▶ Goal of the exercise
Leave out the pictures and transcribe the rest of the records exactly.

▶ Data
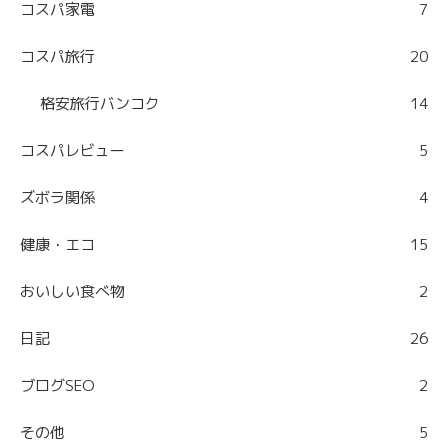
コスパ家電
7
コスパ旅行
20
格安旅行バンコク
14
コスパレビュー
5
ズボラ関係
4
健康・エコ
15
おいしい食べ物
2
日記
26
ブログSEO
2
その他
5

▶ Your solution
コスパ家電
7
コスパ旅行
20
格安旅行バンコク
14
コスパレビュー
5
ズボラ関係
4
健康・エコ
15
おいしい食べ物
2
日記
26
ブログSEO
2
その他
5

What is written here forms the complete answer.